2017年1月24日火曜日

アクセントとはなにか。アクセントに関する考察と再定義



リズム表現には不可欠とされているアクセント。
アクセントがあることによりリズムに躍動感を与えること、ジャンルの表現を行うことができる。
そしてアクセントとは特定の拍子を強調すること。

以上がアクセントにたいする一般的な認識であると思います。
しかしストロークによるタイム感、グルーヴ感を追求するなかでこうしたアクセントに関する認識と表現に疑問を感じてきました。
今一度、アクセントという事象のあり方について問題提起をしたいと思います。


アクセントに対する疑問の発端
ストローク、またはカッティングにおいてアクセントはしばしばリズムの流れを歪めてしまうことが多いです。

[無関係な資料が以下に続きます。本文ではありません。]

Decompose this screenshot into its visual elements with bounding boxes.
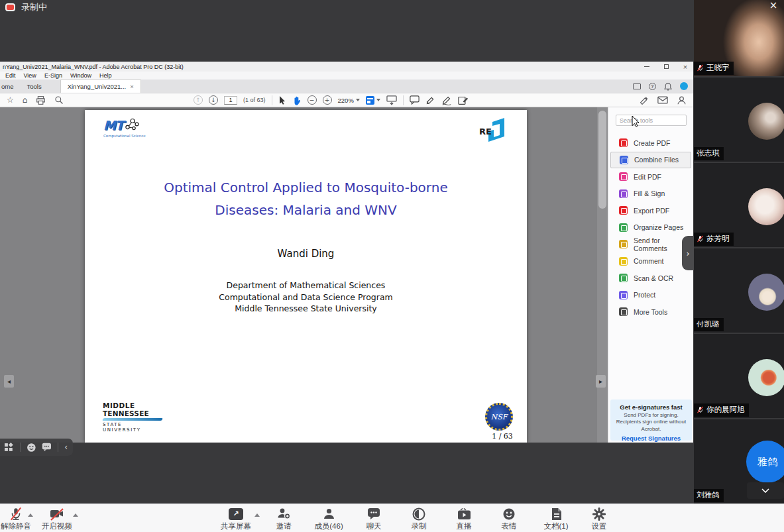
help-icon[interactable]: ? [649, 83, 656, 90]
search-tools-input[interactable] [616, 115, 687, 126]
vertical-scrollbar[interactable] [597, 107, 608, 443]
emoji-button[interactable]: 表情 [492, 506, 526, 532]
tab-tools[interactable]: Tools [20, 80, 48, 93]
participant-tile[interactable]: 你的晨阿旭 [694, 334, 784, 418]
members-icon [323, 507, 335, 520]
video-options-caret[interactable] [73, 513, 78, 517]
documents-button[interactable]: 文档(1) [537, 506, 575, 532]
participant-tile[interactable]: 付凯璐 [694, 248, 784, 333]
tool-label: Export PDF [634, 207, 669, 215]
minimize-button[interactable] [643, 63, 651, 71]
record-button[interactable]: 录制 [402, 506, 436, 532]
highlight-icon[interactable] [425, 95, 435, 105]
sidebar-collapse-handle[interactable]: › [682, 236, 694, 270]
zoom-level-dropdown[interactable]: 220% [338, 97, 360, 104]
tool-scan-ocr[interactable]: Scan & OCR [608, 270, 693, 287]
tab-document[interactable]: XinYang_Univ2021... × [60, 80, 141, 93]
participant-tile[interactable]: 雅鸽 刘雅鸽 [694, 419, 784, 504]
menu-help[interactable]: Help [99, 72, 112, 79]
restore-button[interactable] [662, 63, 670, 71]
participant-tile[interactable]: 张志琪 [694, 78, 784, 162]
bell-icon[interactable] [664, 82, 672, 91]
mail-icon[interactable] [657, 96, 668, 104]
hand-tool-icon[interactable] [292, 95, 302, 105]
close-button[interactable]: × [681, 63, 689, 71]
share-screen-button[interactable]: ↗ 共享屏幕 [216, 506, 256, 532]
minimize-icon [644, 66, 649, 67]
tool-protect[interactable]: Protect [608, 287, 693, 304]
participant-name: 刘雅鸽 [697, 490, 720, 500]
live-stream-button[interactable]: 直播 [447, 506, 481, 532]
collapse-left-icon[interactable]: ‹ [64, 443, 68, 452]
tools-list: Create PDF Combine Files Edit PDF Fill &… [608, 134, 693, 321]
screen-share-icon[interactable] [633, 83, 641, 89]
eraser-pen-icon[interactable] [639, 95, 649, 105]
chat-button[interactable]: 聊天 [357, 506, 391, 532]
request-signatures-link[interactable]: Request Signatures [610, 435, 692, 442]
settings-gear-icon [592, 507, 606, 521]
scrolling-mode-icon[interactable] [386, 95, 397, 105]
stamp-icon[interactable] [458, 95, 469, 105]
layout-grid-icon[interactable] [4, 443, 14, 452]
tool-comment[interactable]: Comment [608, 253, 693, 270]
start-video-button[interactable]: 开启视频 [38, 506, 76, 532]
zoom-out-button[interactable]: − [308, 95, 317, 105]
tool-edit-pdf[interactable]: Edit PDF [608, 168, 693, 186]
menu-window[interactable]: Window [70, 72, 91, 79]
scrollbar-thumb[interactable] [598, 111, 606, 209]
esign-promo: Get e-signatures fast Send PDFs for sign… [610, 399, 692, 441]
muted-mic-icon [697, 406, 704, 413]
account-avatar[interactable] [680, 82, 688, 90]
invite-button[interactable]: 邀请 [266, 506, 301, 532]
participant-tile[interactable]: 王晓宇 [694, 0, 784, 76]
audio-options-caret[interactable] [28, 513, 33, 517]
search-icon[interactable] [54, 95, 64, 105]
emoji-face-icon [502, 507, 516, 521]
sidebar-close-button[interactable]: × [767, 0, 779, 10]
participant-nametag: 张志琪 [694, 147, 724, 160]
participant-name: 张志琪 [697, 148, 720, 158]
tool-fill-sign[interactable]: Fill & Sign [608, 186, 693, 203]
share-screen-label: 共享屏幕 [216, 521, 256, 531]
tool-send-for-comments[interactable]: Send for Comments [608, 236, 693, 253]
tool-create-pdf[interactable]: Create PDF [608, 134, 693, 152]
tool-more-tools[interactable]: More Tools [608, 303, 693, 321]
page-number-input[interactable]: 1 [224, 96, 237, 105]
previous-page-arrow[interactable]: ◂ [4, 375, 14, 388]
tool-label: Comment [634, 257, 664, 265]
emoji-icon[interactable] [27, 443, 36, 452]
comment-icon[interactable] [410, 95, 420, 105]
zoom-in-button[interactable]: + [323, 95, 332, 105]
menu-esign[interactable]: E-Sign [44, 72, 62, 79]
start-video-label: 开启视频 [38, 521, 76, 531]
tool-combine-files[interactable]: Combine Files [610, 152, 691, 169]
star-icon[interactable]: ☆ [7, 96, 14, 104]
tab-home[interactable]: ome [0, 80, 20, 93]
previous-page-button[interactable]: ↑ [194, 95, 203, 105]
share-options-caret[interactable] [254, 513, 260, 517]
members-button[interactable]: 成员(46) [308, 506, 350, 532]
next-page-button[interactable]: ↓ [209, 95, 218, 105]
promo-title: Get e-signatures fast [610, 403, 692, 411]
menu-view[interactable]: View [24, 72, 36, 79]
next-page-arrow[interactable]: ▸ [596, 375, 606, 388]
person-icon[interactable] [677, 95, 687, 105]
participant-nametag: 你的晨阿旭 [694, 403, 749, 417]
menu-edit[interactable]: Edit [5, 72, 16, 79]
sign-icon[interactable] [441, 95, 452, 105]
settings-button[interactable]: 设置 [582, 506, 616, 532]
recording-indicator: 录制中 [5, 1, 47, 13]
home-icon[interactable]: ⌂ [23, 96, 28, 104]
chat-bubble-icon[interactable] [42, 443, 52, 452]
tool-organize-pages[interactable]: Organize Pages [608, 219, 693, 237]
tool-export-pdf[interactable]: Export PDF [608, 202, 693, 219]
scroll-participants-down-button[interactable] [747, 482, 784, 499]
participant-name: 苏芳明 [706, 234, 730, 244]
tab-close-icon[interactable]: × [130, 83, 134, 90]
unmute-button[interactable]: 解除静音 [0, 506, 34, 532]
page-display-dropdown[interactable] [366, 96, 380, 105]
select-tool-icon[interactable] [278, 95, 286, 105]
print-icon[interactable] [36, 95, 46, 105]
participants-sidebar: 王晓宇 张志琪 苏芳明 付凯璐 你的晨阿旭 [694, 0, 784, 504]
participant-tile[interactable]: 苏芳明 [694, 163, 784, 247]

アクセントのない、いわばダイナミクスの少ない演奏の方が心地よいリズムの表現に繫がる場合が多いのです。
特にレコーディング/ミックス時にはその方がオケの中での馴染みもよく扱いやすいです。
コンプレッサーなんていう音量を揃える仕組みまであるぐらいですからね。

視点を変えてロックドラムを例にとってみるとアクセントの位置にはスネアがきます。
しかしスネアの音がとりわけ大きいかというとそうではありません。
ハイハットとは違う音がなって目立っているだけで音量の増幅という意識を以て叩くかというとそうではないと思います。
スネアの音だけが大きいと不揃いな下手なドラムプレイに聴こえます。


アクセントは脳内で補完される
ここまでで見えてくることはアクセントとは必ずしも音量の増幅が要求される事象ではないということです。
目立った音、前後とは違う音が入ることでもアクセントになるということです。

ここで書いておきたい事象がもう一つ。
ギターのストロークにおいてアクセントをつけた弾き方をしなくとも、そのパターン次第でアクセントがあるべき場所が聴こえてくるというもの。
聴き手があるパターンを聴いたとき足踏みや手拍子が自然とできるということがその証明になると思います。
アクセントはリズムのパターン次第で脳内で補完されるとも言えます。
となると音量の増幅や音質の変化はアクセントそのものではないのではない、と言えるのではないでしょうか。

音量増幅はアクセントのための手段に過ぎない
リズムパターンはリズムの区切れ目の違いと言い換えることができます
すなわちアクセントとはリズムの区切りの明確化であるといえるでしょう。
その区切れ目をどれだけ明確に表現するかによってリズムのニュアンス、グルーヴが変わってくるということですね。
音量の増幅や音質変化はアクセントそのものではなくアクセントのための手段に過ぎなかったというわけです。

また音楽表現においてそのリズムの区切り明確化は必要十分の範囲であるべきです。
文章で例えると句読点がなくても文節や文章の区切り目はわかりますよね。
これが自然とアクセントが補完されている状態です。
ここに少しのわかりやすさを音量増幅などの手段を用いて加えてあげるのが正しいアクセントの表現なのではないかと思います。
これが、過剰に、なる、と、この、ような、流れが、わかり、にくい、文に、なるのだと思います。


まとめ
アクセントとはリズムの区切りの明確化である。
明確化であり強調ではない。強調してしまうとリズムの流れを歪める
音量増幅や音質変化は明確化のための手段。
そういった手段の過剰な活用はリズムの区切りの強調につながる。
以上、リズム表現におけるアクセントについての考察とアクセントという事象について僕の解答となります。